I just think that given the state of the debate this seems a silly, self serving paper that explores unprsopective ground. I do not think anyone seriously puts it that the TSI varaiation might be a significant or dominant natural factor in the 20th century warming or previous temperature fluctuations. I have always taken it that there is some construct arising from cosmic rays being influenced by the sun’s activity, zodiacal dust, cloud formation as well as water vapour content at various critical parts of the atmoshphere ( in both vertical and in geographic position ).
That this comes from Hadley makes it look like another chair or table pulled down in desperation to frustrate the reality in hot pursuit of this AGW nonsense.

cui bono
March 5, 2012 2:06 am

Look at the authors – they’ve been saying this for years, they’re saying it now, and they’d still be saying it if hell (or at least the N. Hemisphere) freezes over.
It’s “Hide the sunshine”.

thingadonta
March 5, 2012 2:07 am

We already know that TSI solar effects are amplified because that is what happened in the past.

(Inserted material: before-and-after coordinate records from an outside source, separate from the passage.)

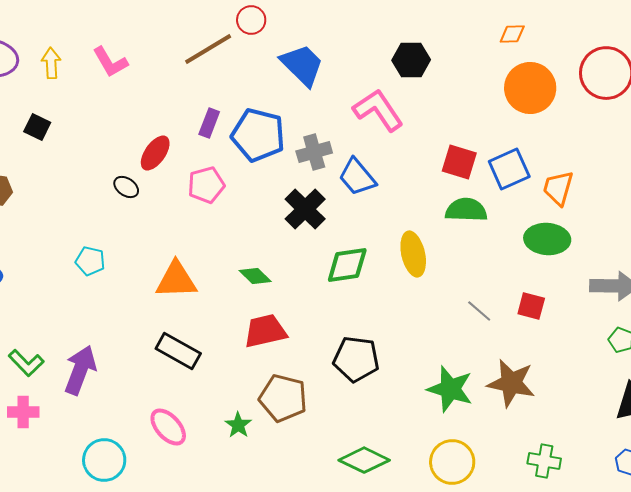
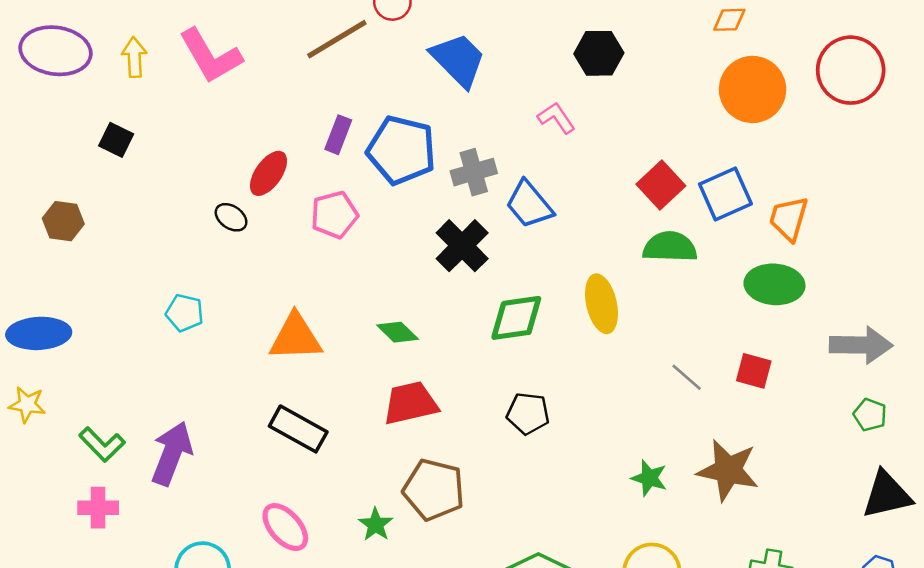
pink L-shape: (110, 62) -> (210, 56), size x1.4
pink L-shape: (378, 110) -> (556, 118), size x0.6
red square: (459, 162) -> (661, 185), turned 30
black pentagon: (356, 359) -> (528, 413), moved, size x0.7
green star: (450, 389) -> (649, 478), size x0.6

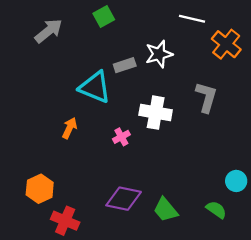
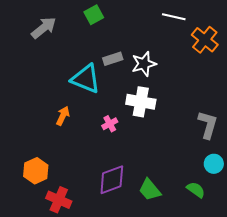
white star: (159, 54) -> (144, 64), moved
gray L-shape: (206, 97) -> (208, 125), moved
purple diamond: (124, 199) -> (112, 180), turned -32

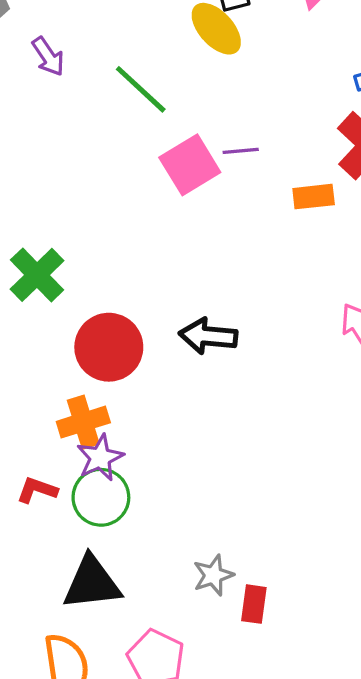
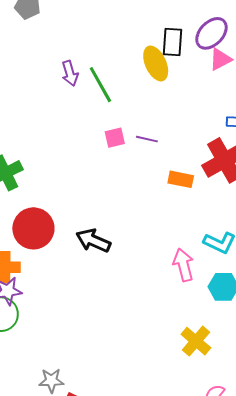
purple arrow: (48, 56) -> (70, 73), moved
pink square: (190, 165) -> (115, 138), size x0.6

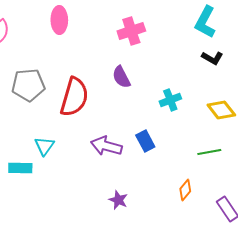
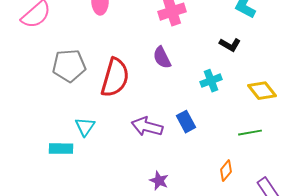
black L-shape: (212, 58) -> (230, 45), moved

Period. Even the early AGW crowd, like Lamb recognise this. Its only a matter of time before this is appreciated, as the sun now wanes, so will the T.

David Cage
March 5, 2012 2:12 am

Why do they show a linear trend to a clearly sinusoidal trend? Have climate scientists not progressed to these more complex functions yet?

pat
March 5, 2012 2:32 am

andrew bolt has an excellent thread up in regard to the wonderful rains falling over most of australia, filling our dams and rivers, as they have done for millennia…
pity about the billions that have been wasted believing in (or pretending to believe in) the alarmist predictions…
The warmists’ straw man: “We never said it wouldn’t rain”
http://blogs.news.com.au/heraldsun/andrewbolt/index.php/heraldsun/comments/the_warmists_straw_man_we_never_said_it_wouldnt_rain/

March 5, 2012 2:50 am

Where is the UV, high energy and intermediate? Where is the proton and other high speed particle flux? Where is the radiofrequency and X-Ray and gamma ray fluxes?
TSI, of course it does not vary much, that’s why it is picked. Every other wave and particle and plasma is ignored, because these vary up to 15% on cycle. That’s why these are ignored. How much energy is supplied to earth by one single CME? How many CMEs per cycle?